LRTOMT is a fusion between the LRRC51 and TOMT genes in humans. The fusion gene contains 10 exons that encode two separate proteins translated from unique and overlapping open reading frames (ORFs). Translation of LRTOMT1, a protein that contains leucine-rich repeats, starts in exon 3 and stops at exon 6. Translation of LRTOMT2, also known as TOMT or COMT2, starts in exon 5 and ends at exon 10. Human TOMT has a predicted methyltransferase domain that is conserved with catechol-o-methyltransferase (COMT) and a single predicted transmembrane alpha helix. Mice and zebrafish have separate genes for Lrrc51 and Tomt.

== Function ==

TOMT is required for cochlear hair cell function and is associated with components of the mechanoelectrical transduction (MET) channel, including TMC1. While the mechanism by which TOMT contributes to MET currents and auditory function is currently unknown, the methyltransferase domain is likely not involved. Mutations in TOMT disrupt the stereocilia localization of MET channel subunits and are thus thought to affect MET currents. These results have also been illustrated in multiple mutations in both mice and zebrafish.
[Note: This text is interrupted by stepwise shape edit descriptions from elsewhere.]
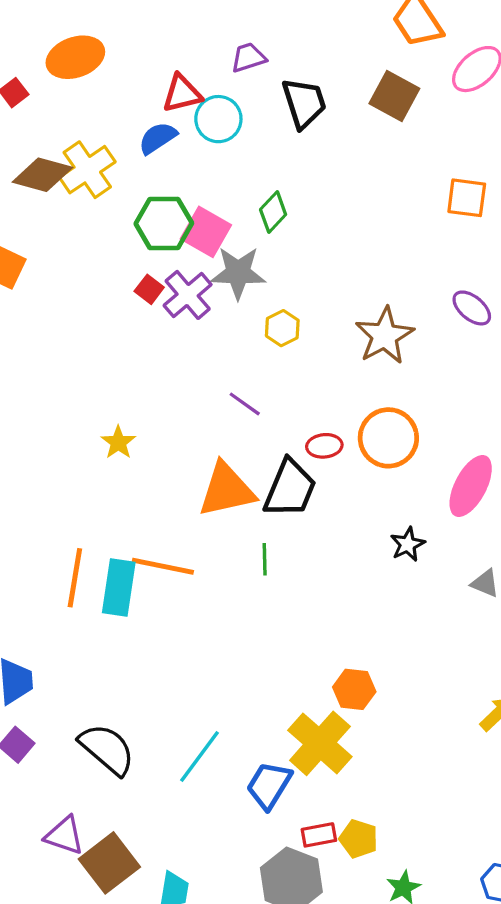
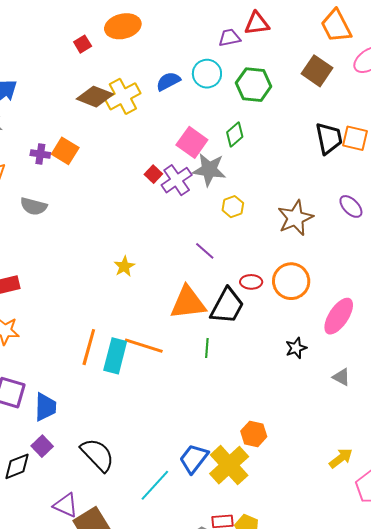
red triangle: (182, 94) -> (257, 23), moved
black trapezoid: (304, 103) -> (329, 138), moved
green hexagon: (164, 223) -> (254, 85), moved
cyan line: (199, 757) -> (155, 485), moved
blue trapezoid: (269, 785) -> (194, 459), moved

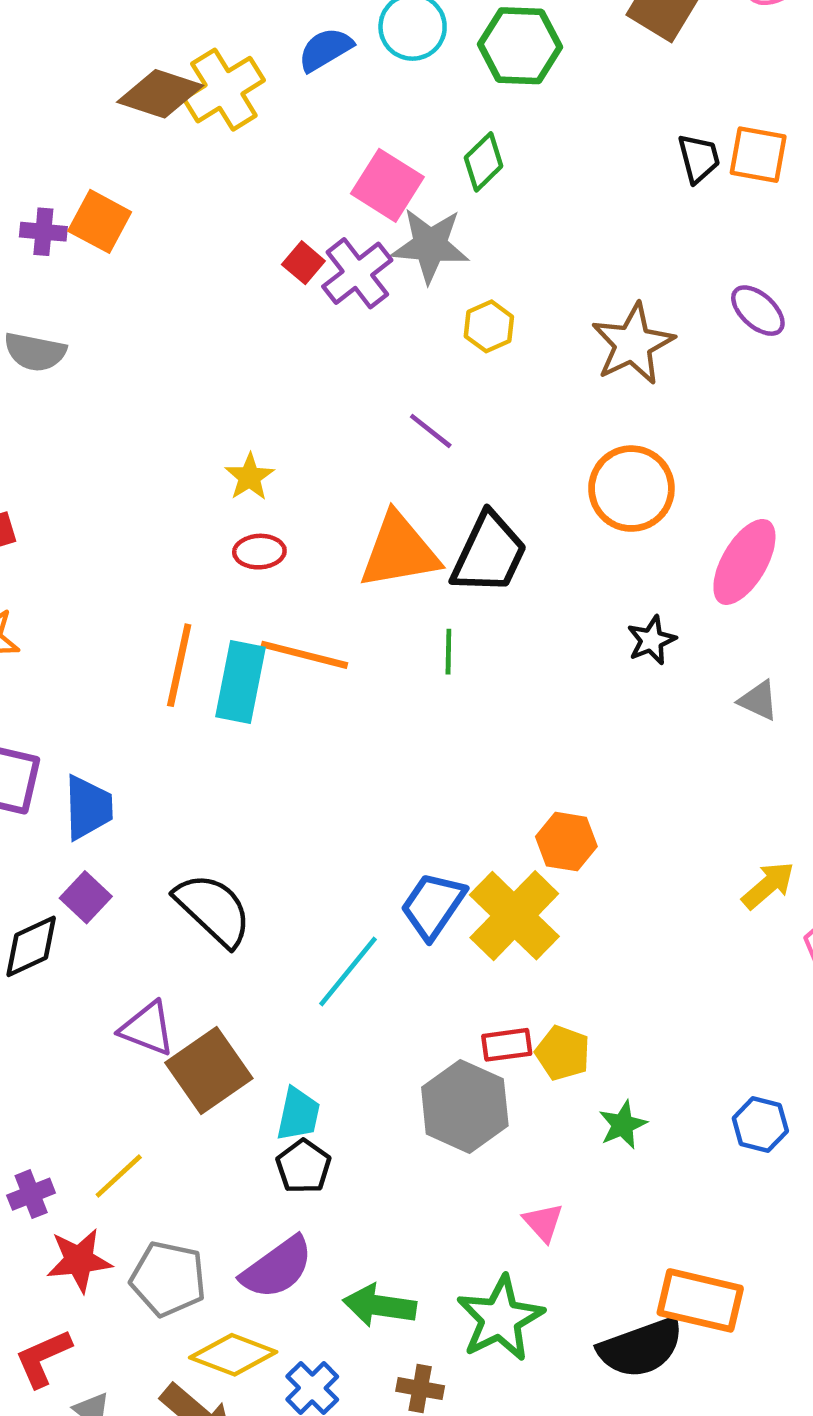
black trapezoid: (329, 138) -> (699, 158), size x0.7
red ellipse: (251, 282) -> (259, 552), moved

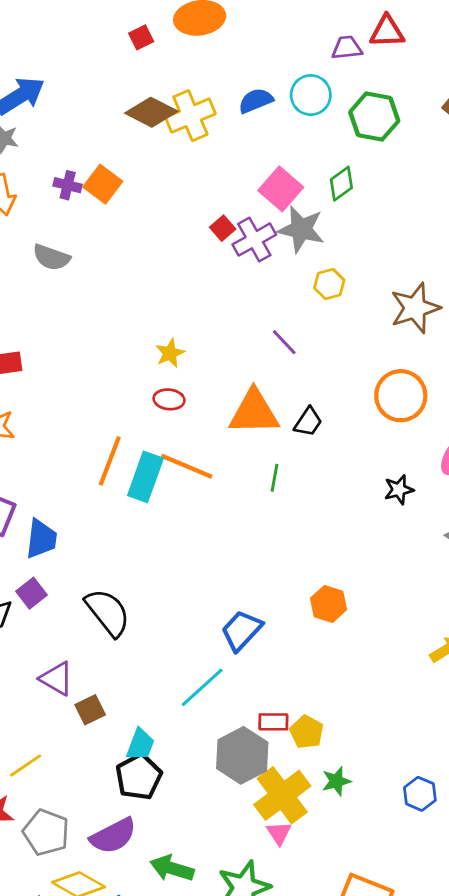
black trapezoid: (489, 553) -> (308, 422), size x0.6
yellow cross: (514, 916) -> (282, 795), moved
cyan line: (348, 972) -> (202, 687), moved
brown square: (209, 1071) -> (90, 710), size x0.6
black pentagon: (304, 1166) -> (139, 777), size x1.4

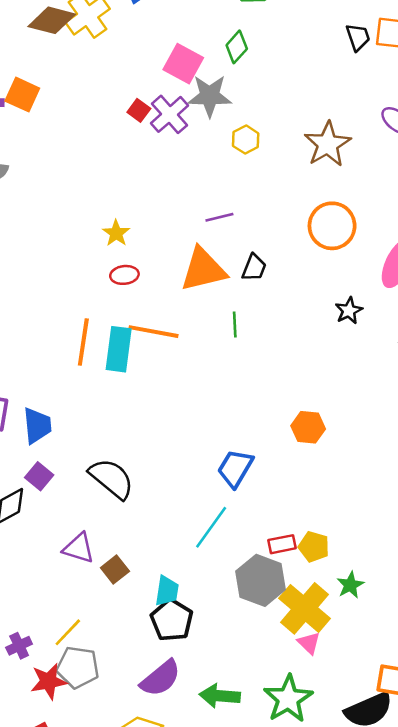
purple line: (284, 342) -> (219, 217), moved, turned -48
gray pentagon: (46, 832) -> (78, 667), moved

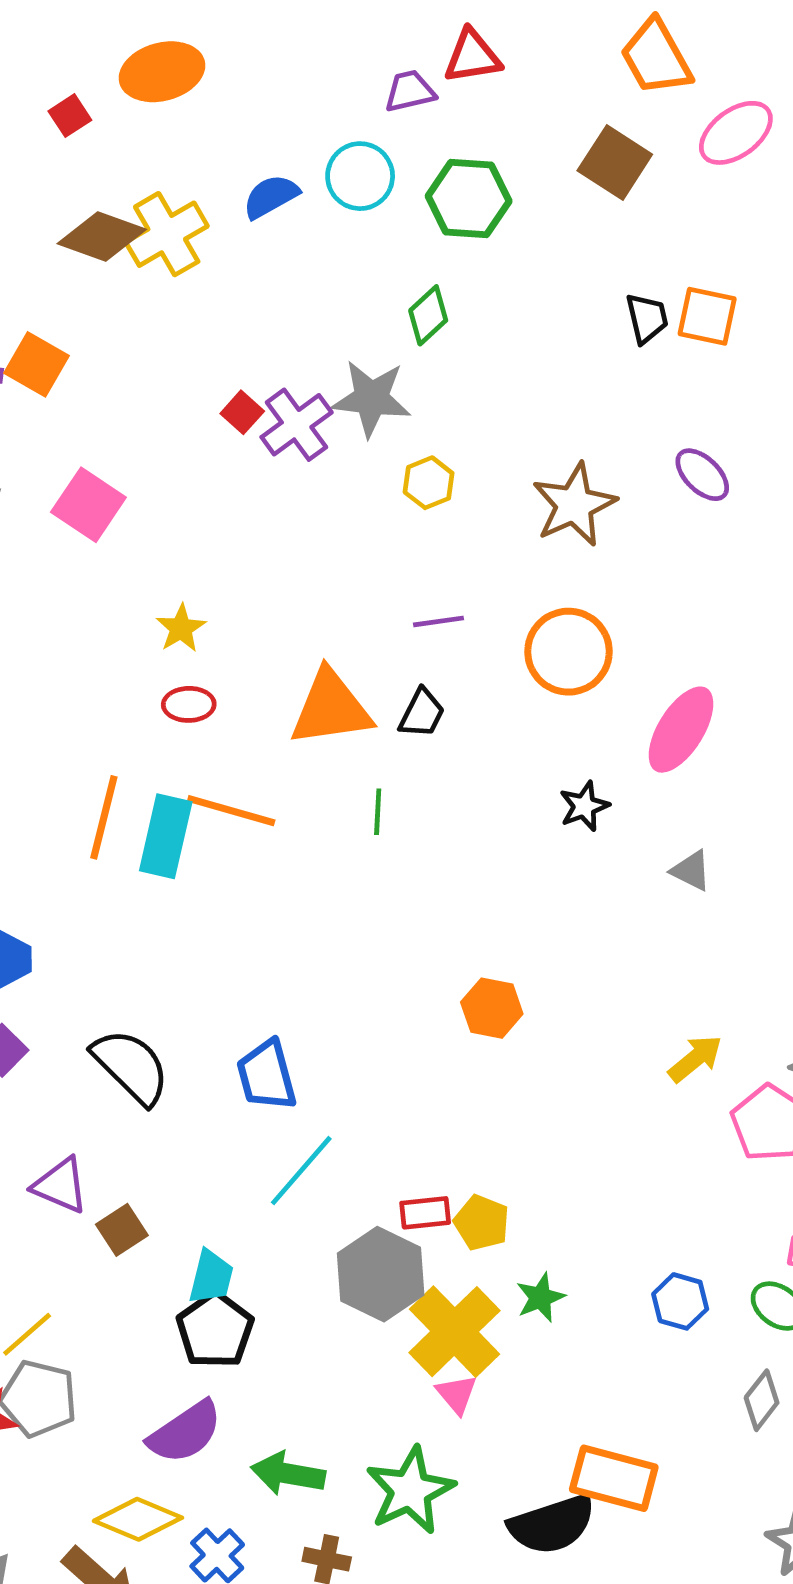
pink square: (183, 64) -> (88, 505), moved
purple line: (219, 217) -> (438, 621), moved
blue trapezoid: (235, 468) -> (266, 1075), moved, turned -51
== Clinical significance ==

Over 20 variants in TOMT have been shown to cause hearing loss in humans. Populations reported to be most affected by TOMT-related hearing loss include Iranian and Tunisian families.

Identified Variants
| Variant | Identified Population |
|---|---|
| Leu16Pro | Iranian |
| Ala29Ser (frameshift) | Turkish |
| Thr33His (frameshift) | American |
| Met34Ilu | Iranian |
| Pro36Leu (frameshift) | Iranian |
| Ser45Ser (frameshift) | Iranian |
| Glu40Asp | Iranian |
| Arg41Trp | Iranian |
| Arg52Trp | Pakistani |
| Arg54Gln | Japanese |
| Leu60Pro | Mauritanian |
| Trp65Arg | Tunisian |
| Arg70X | Iranian |
| Tyr71X | Iranian |
| Glu80Asp | Iranian |
| Arg81Gln | Tunisian |
| Phe83Leu | Czech |
| Trp105Arg | Tunisian |
| Glu110Lys | Tunisian |
| Tyr111X | Iranian |
| Arg158His | Chinese |
| Ala170Ala (frameshift) | Iranian |
| Ilu188Thr (frameshift) | Japanese |
| Arg219X | Chinese |

While most variations cause prelingual profound sensorineural deafness, one patient with compound heterozygous mutations (Arg52Trp and Arg54Gln) was reported to develop ski-slope hearing loss starting at age 11.

TOMT has also been associated with postmenopausal osteoporosis in rats. Specifically, LRTOMT downregulation after ovariectomy was significantly correlated with decreased bone density and changes in bone microstructure.